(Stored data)

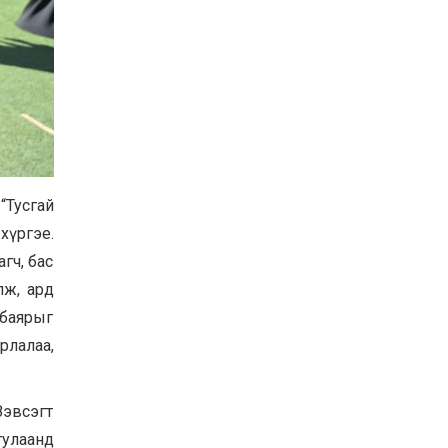
“Тусгай
хүргэе.
гч, бас
лж, ард
 баярыг
рлалаа,
Зэвсэгт
тулаанд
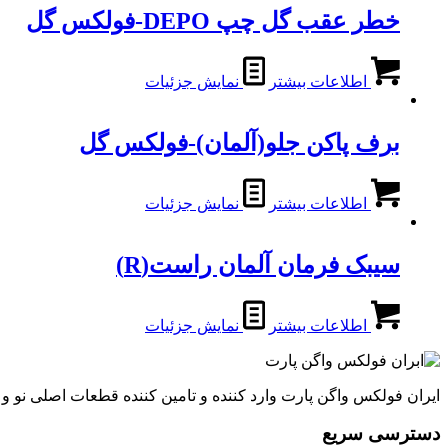
خطر عقب گل چپ DEPO-فولکس گل
اطلاعات بیشتر
نمایش جزئیات
برف پاکن جلو(آلمان)-فولکس گل
اطلاعات بیشتر
نمایش جزئیات
سیبک فرمان آلمان راست(R)
اطلاعات بیشتر
نمایش جزئیات
ایران فولکس واگن پارت وارد کننده و تامین کننده قطعات اصلی نو 
دسترسی سریع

**WHAT IS BEING ASKED**
Your answer should be only the number of lines, in the entries above, that include "فولکس".

**COMPLETED TASK**
3